If the restaurant you're dining at has a wide variety of choices, from bánh mì (Vietnamese French bread sandwiches) to thịt kho (caramelized pork belly and eggs with white rice), try to order something from each category. Covering all your bases, including noodles, rice, and bread will help make for a unique dining experience. Not only will the textures and flavors of each dish be different, so will the way they are eaten — i.e. with a spoon, chopsticks, or by hand.

This will especially be desirable when dining with guests. Ordering several dishes with the same or similar carbohydrate bases isn't as engaging, as everything will have a similar mouthfeel. Try to spread yourself and your guests as widely across the menu as possible.

Forgetting to ask for recommendations

If you're stumped on an order, don't fret. You're never alone at a restaurant, even if you're by yourself. Sometimes, the most overlooked resource when ordering at a restaurant is the restaurant's staff. After all, no one knows the food better than the people who work there.

Oftentimes, a Vietnamese restaurant will specialize in a specific region or variety of dishes that may not be readily obvious to the inexperienced eater. The restaurant may serve other Vietnamese items on its menu or even other cuisines, but when prompted, the staff will almost always let you in on their preferences. This advice is not so much exclusive to Vietnamese restaurants as it is specific to dining in general. Part of being a curious eater is being unafraid to ask what is good.

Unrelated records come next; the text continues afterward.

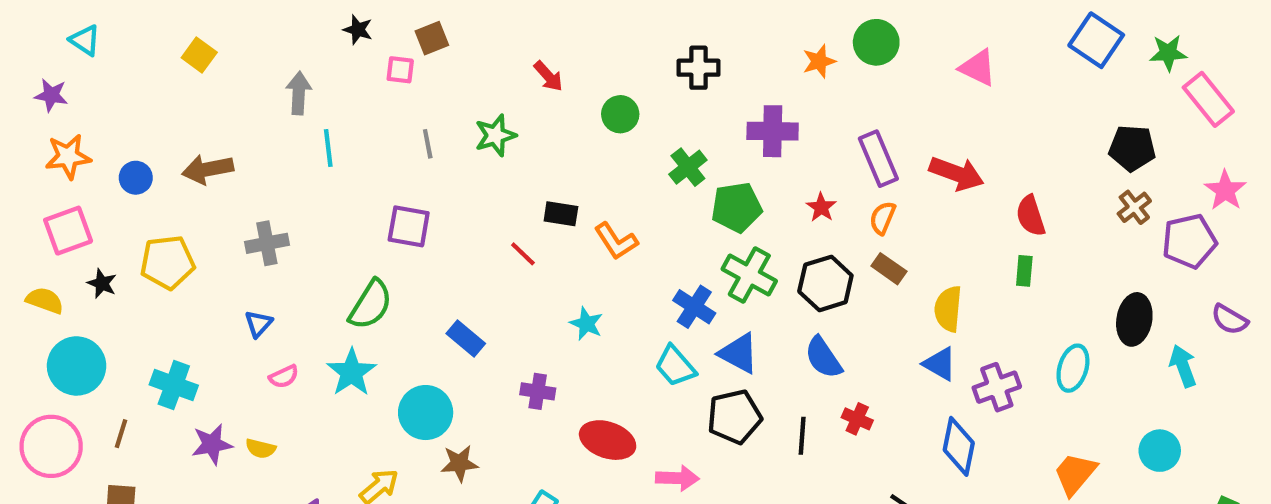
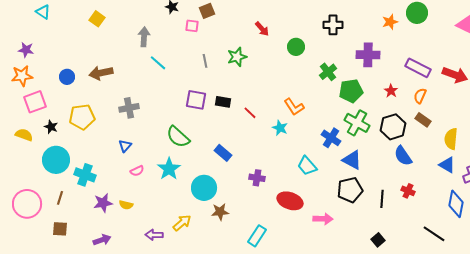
purple star: (51, 95) -> (26, 50), moved
cyan line: (328, 148) -> (158, 63), turned -42
orange star: (68, 157) -> (22, 76), moved
purple rectangle: (878, 159) -> (418, 68), turned -40
black rectangle: (561, 214) -> (223, 102), moved
green semicircle: (371, 305) -> (178, 137), turned 100
cyan star: (586, 324) -> (280, 128), moved
blue semicircle: (823, 358) -> (403, 156), moved
cyan circle: (77, 366) -> (56, 160), moved
cyan trapezoid: (675, 366) -> (307, 166), moved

A great way to avoid this common mistake at Vietnamese restaurants is to say yes when the server or person taking your order asks if you have any questions about the menu. It's never a bad idea to ask the staff what their favorite dishes on the menu are. Rather, this will show the staff that you are open to trying something new and delicious and that you value their opinions. At the end of the day, the folks who make and serve the food are the real experts, and you really can't beat free advice.

Missing out on the restaurant's signature item(s)

You may find that the Vietnamese restaurant you're visiting is named after a particular food. Many have the words "phở" or "bánh mì" in the name, and it's important to note that this is rarely arbitrary. While sometimes a play on words, like "Phở King," is meant to draw attention to itself, usually the referencing of a particular dish in the name of a Vietnamese restaurant is a signal that the particular item is very good there, and yes, you should order it.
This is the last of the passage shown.